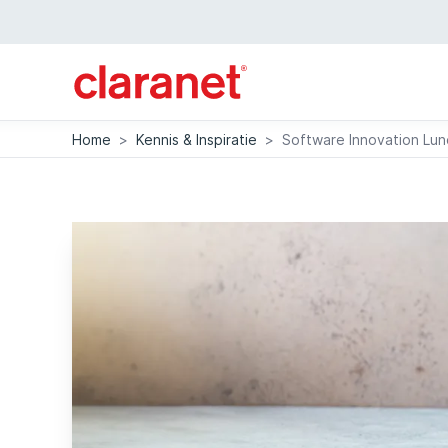
Home
>
Kennis & Inspiratie
>
Software Innovation Lunc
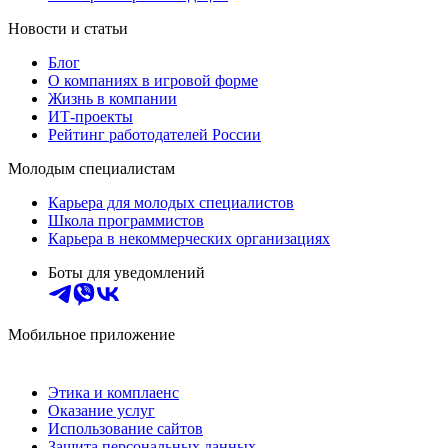
Новости и статьи
Блог
О компаниях в игровой форме
Жизнь в компании
ИТ-проекты
Рейтинг работодателей России
Молодым специалистам
Карьера для молодых специалистов
Школа программистов
Карьера в некоммерческих организациях
Боты для уведомлений
Мобильное приложение
Этика и комплаенс
Оказание услуг
Использование сайтов
Защита персональных данных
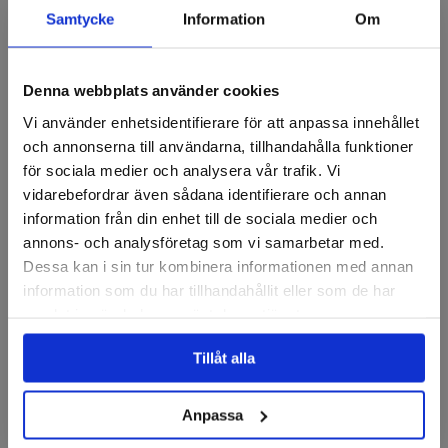
Samtycke
Information
Om
Recensioner
Denna webbplats använder cookies
Vi använder enhetsidentifierare för att anpassa innehållet
Kvickrondeller
och annonserna till användarna, tillhandahålla funktioner
för sociala medier och analysera vår trafik. Vi
vidarebefordrar även sådana identifierare och annan
information från din enhet till de sociala medier och
annons- och analysföretag som vi samarbetar med.
Dessa kan i sin tur kombinera informationen med annan
information som du har tillhandahållit eller som de har
samlat in när du har använt deras tjänster.
PFERD
PFERD
Tillåt alla
Kvickrondell, Combidisc,
Kvickrondell, Combidisc,
Alu oxid A Flex, 50mm
Alu oxid A Forte, 50mm
Anpassa
Finns i fler varianter
Finns i fler varianter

**********

WORK TO BE COMPLETED
In the copy, include each entry exactly as written and none of the pictures.

OUTPUT
Home
>
Kennis & Inspiratie
>
Software Innovation Lunc
Новости и статьи
Блог
О компаниях в игровой форме
Жизнь в компании
ИТ-проекты
Рейтинг работодателей России
Молодым специалистам
Карьера для молодых специалистов
Школа программистов
Карьера в некоммерческих организациях
Боты для уведомлений
Мобильное приложение
Этика и комплаенс
Оказание услуг
Использование сайтов
Защита персональных данных
Samtycke
Information
Om
Recensioner
Denna webbplats använder cookies
Vi använder enhetsidentifierare för att anpassa innehållet
Kvickrondeller
och annonserna till användarna, tillhandahålla funktioner
för sociala medier och analysera vår trafik. Vi
vidarebefordrar även sådana identifierare och annan
information från din enhet till de sociala medier och
annons- och analysföretag som vi samarbetar med.
Dessa kan i sin tur kombinera informationen med annan
information som du har tillhandahållit eller som de har
samlat in när du har använt deras tjänster.
PFERD
PFERD
Tillåt alla
Kvickrondell, Combidisc,
Kvickrondell, Combidisc,
Alu oxid A Flex, 50mm
Alu oxid A Forte, 50mm
Anpassa
Finns i fler varianter
Finns i fler varianter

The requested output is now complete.